Black Creek will be released by Medallion Press on March 15th. The contemporary eco-horror novel, which pits residents of Black Creek Village and neighboring Cayuga Island against cannibal mutants during a snowstorm, revisits the Love Canal environmental disaster from the 1970s.

Intrigued? To enter for a chance to win, send an email to contests@dreadcentral.com with the subject line “Black Creek” and YOUR FULL NAME AND MAILING ADDRESS. We’ll take care of the rest.This content ends at 11:59 PM PT on February 22, 2016.  Good luck! By entering this contest, you are consenting to allow Dread Central and its subsidiaries use of your email address.

Black Creek presents a community under siege by a snowstorm and humanoid mutants living beneath the containment zone. The storm was inspired by the blizzard of ’77, a snowstorm which buried Western New York.
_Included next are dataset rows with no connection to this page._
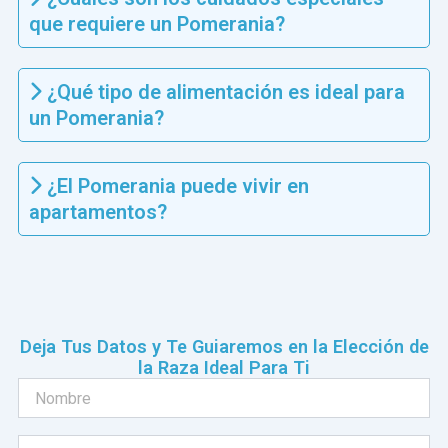
que requiere un Pomerania?
¿Qué tipo de alimentación es ideal para
un Pomerania?
¿El Pomerania puede vivir en
apartamentos?
Deja Tus Datos y Te Guiaremos en la Elección de
la Raza Ideal Para Ti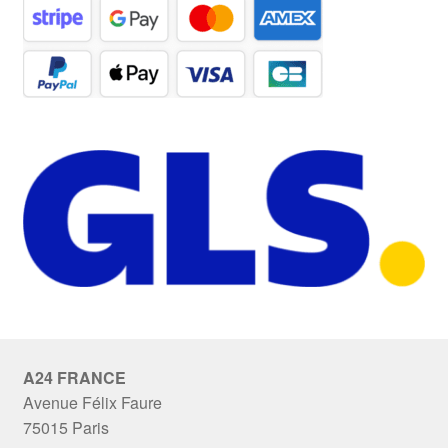
A24 FRANCE
Avenue Félix Faure
75015 Paris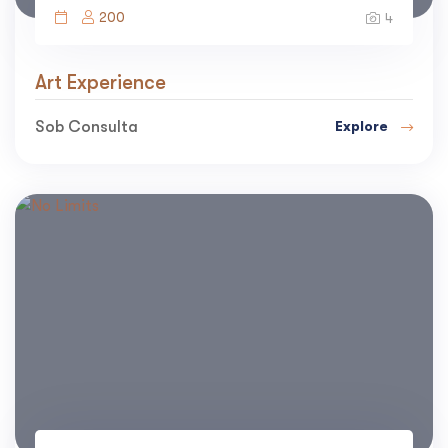
200
4
Art Experience
Sob Consulta
Explore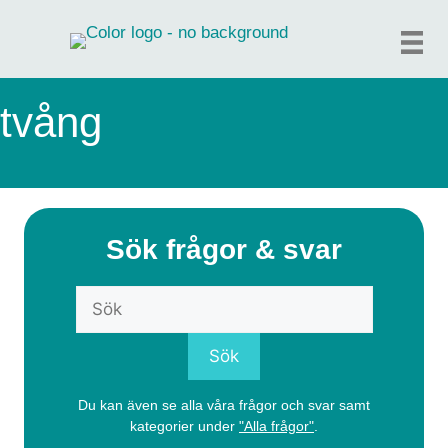
Hoppa
till
innehåll
tvång
Sök frågor & svar
Du kan även se alla våra frågor och svar samt
kategorier under
"Alla frågor"
.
“I did a lot of research on Love Canal, but I experienced the blizzard of ’77 firsthand,” says the author. “I wanted to take these two events from my childhood and deal with them in a fictional horror setting. The history of Love Canal is found within the novel – the corporate assault on the environment, the denials by the local government, and the efforts of advocates to expose what had been done to this community – but at the end of the day, this is a straight-on horror novel, a violent, gory survival yarn. My goal was to entertain, but in this case I also wanted to educate. When I speak to people who have no idea what happened in Love Canal, I know all that research I did was worthwhile.”

Synopsis:
In 1979, the US government relocated more than eight hundred families from Love Canal, New York, after decades of toxic contamination. Not all of the residents left: Some remained in their homes on the outskirts of the disaster area. Others went underground. Hiding. Changing. Breeding.

Almost four decades later, Love Canal has been renamed Black Creek Village and restored for inhabitation. The residents there and on neighboring Cayuga Island remember the tragedy of Love Canal but have no knowledge of the monsters living below the surface. When the worst snowstorm in forty years isolates all of western New York, the forgotten inhabitants of Love Canal emerge from hiding to reclaim what once belonged to them.